Purcell was a large-natured man with whom Lamy and his new followers were able to establish lifelong confidence and affection. Born in Ireland in 1800, he emigrated to the United States in 1818, where he began his theological studies, completing them and receiving ordination in Paris in 1826. At thirty-three he was made bishop of Cincinnati, and when he joined Lamy and the others in the rue du Bac, he was thirty-nine years old, a well-fleshed man with dark expressive eyes under black brows, an amiable mouth, and a strong chin.

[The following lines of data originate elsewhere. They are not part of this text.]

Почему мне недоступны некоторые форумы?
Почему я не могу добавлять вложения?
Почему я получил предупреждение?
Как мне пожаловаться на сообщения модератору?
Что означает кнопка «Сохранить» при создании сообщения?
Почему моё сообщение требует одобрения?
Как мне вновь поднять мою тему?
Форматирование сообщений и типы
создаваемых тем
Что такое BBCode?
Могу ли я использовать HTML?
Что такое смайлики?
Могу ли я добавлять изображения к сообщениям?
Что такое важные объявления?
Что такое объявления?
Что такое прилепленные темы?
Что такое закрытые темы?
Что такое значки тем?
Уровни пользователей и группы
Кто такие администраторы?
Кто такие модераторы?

There was much to organize for the voyage westward. The party was to consist of fifteen people, including old Bishop Flaget, who was returning to America for the last time. In addition to five priests (four of whom were to become bishops), three nuns were emigrating. Purcell made a hurried trip to London, and from there would proceed to Dieppe, where Machebeuf was instruct
ed to join him for various duties. On a Thursday morning Machebeuf left the rue du Bac to reserve his seat in the Dieppe coach and attend to his passport.

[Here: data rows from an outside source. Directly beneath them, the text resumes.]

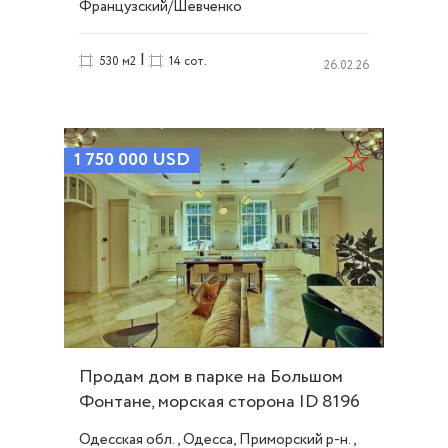
Французский/Шевченко
|
530 м2
14 сот.
26.02.26
1 750 000
USD
Продам дом в парке на Большом
Фонтане, морская сторона ID 8196
Одесская обл., Одесса, Приморский р-н.,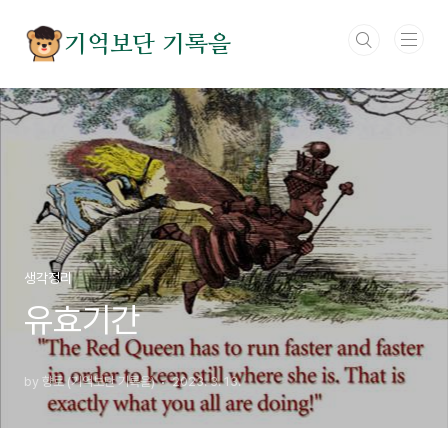
본문 바로가기
기억보단 기록을
생각정리
유효기간
by 향로 (기억보단 기록을)
2023. 3. 13.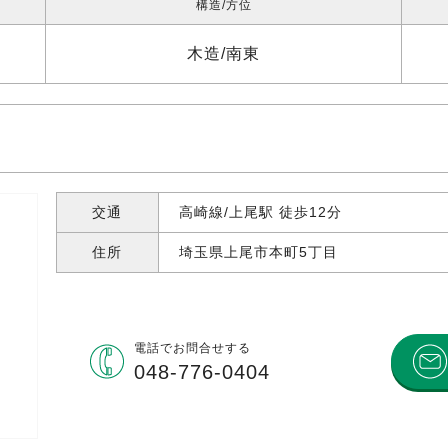
構造
方位
木造
南東
交通
高崎線/上尾駅 徒歩12分
住所
埼玉県上尾市本町
5丁目
電話で
お問合せする
048-776-0404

Lamy did not accompany him on the errand. Suddenly, during the little while that Machebeuf was absent arranging for his ticket, Lamy collapsed, “deprived of all his strength,” evidently on the verge of falling seriously ill. On his return from his brief errand, Machebeuf was astonished at the change in Lamy, put him to bed at once, and sent for the seminary doctor, who questioned the patient extensively and concluded that there was nothing critical to be concerned about—it was only a curious weak spell. But Lamy’s fever kept rising, and Machebeuf remembered a letter he had had a few days before from a fellow priest in Clermont who told how Lamy was “always ill,” had been bled twice, and treated fifteen times with leeches on the abdomen. Behind that serene control, that lamb-like gentleness, and within his square peasant frame, Lamy’s tendency to nervous response sometimes appeared in moments of irrevocable commitment.